**What is expected:**
The lines below that include "Deutschland" are to be found and copied.

**Extracted information:**
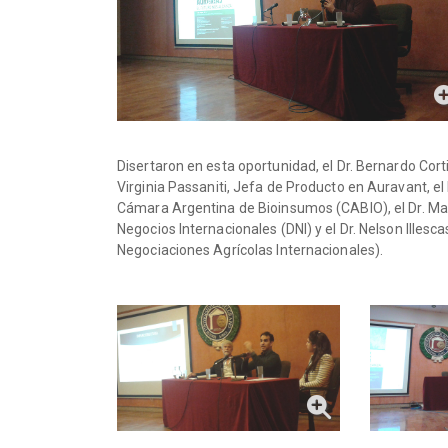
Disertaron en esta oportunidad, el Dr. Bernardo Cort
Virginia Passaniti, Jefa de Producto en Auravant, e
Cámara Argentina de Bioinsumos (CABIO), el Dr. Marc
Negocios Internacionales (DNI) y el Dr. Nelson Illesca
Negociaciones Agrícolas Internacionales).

---

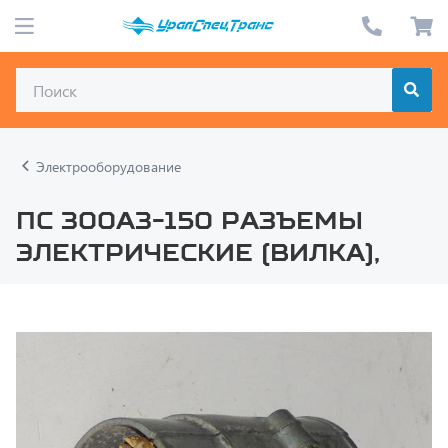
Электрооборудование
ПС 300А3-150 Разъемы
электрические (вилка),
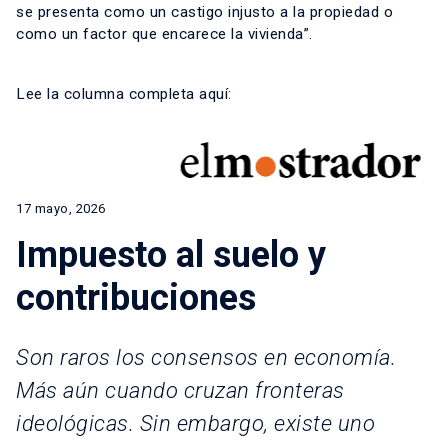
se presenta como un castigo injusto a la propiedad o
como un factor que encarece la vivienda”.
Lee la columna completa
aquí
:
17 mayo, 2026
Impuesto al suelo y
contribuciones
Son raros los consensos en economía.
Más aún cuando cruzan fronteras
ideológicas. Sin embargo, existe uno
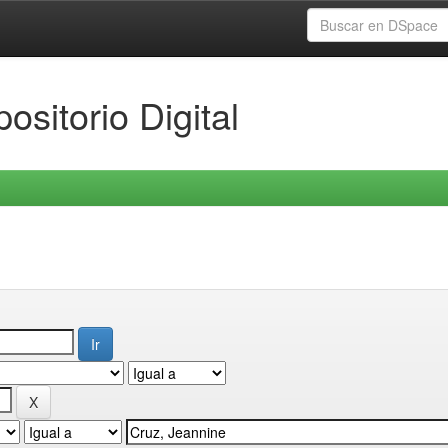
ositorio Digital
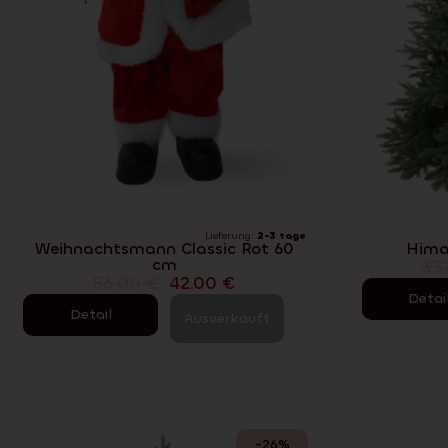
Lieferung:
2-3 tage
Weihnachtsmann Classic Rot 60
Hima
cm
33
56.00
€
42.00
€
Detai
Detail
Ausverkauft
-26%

--

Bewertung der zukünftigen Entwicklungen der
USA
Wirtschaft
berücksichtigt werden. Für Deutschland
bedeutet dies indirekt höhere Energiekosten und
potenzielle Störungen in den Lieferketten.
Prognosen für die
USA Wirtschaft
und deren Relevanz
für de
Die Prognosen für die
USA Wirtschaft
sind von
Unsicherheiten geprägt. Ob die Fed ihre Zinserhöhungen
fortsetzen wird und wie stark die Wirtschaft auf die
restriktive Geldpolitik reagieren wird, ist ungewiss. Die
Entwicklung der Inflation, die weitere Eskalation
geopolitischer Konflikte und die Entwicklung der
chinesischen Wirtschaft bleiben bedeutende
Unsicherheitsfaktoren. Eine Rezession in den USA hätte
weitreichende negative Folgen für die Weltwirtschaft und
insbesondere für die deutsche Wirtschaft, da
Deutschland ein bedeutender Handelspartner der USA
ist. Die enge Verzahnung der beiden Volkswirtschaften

**Result:**
berücksichtigt werden. Für Deutschland
Deutschland ein bedeutender Handelspartner der USA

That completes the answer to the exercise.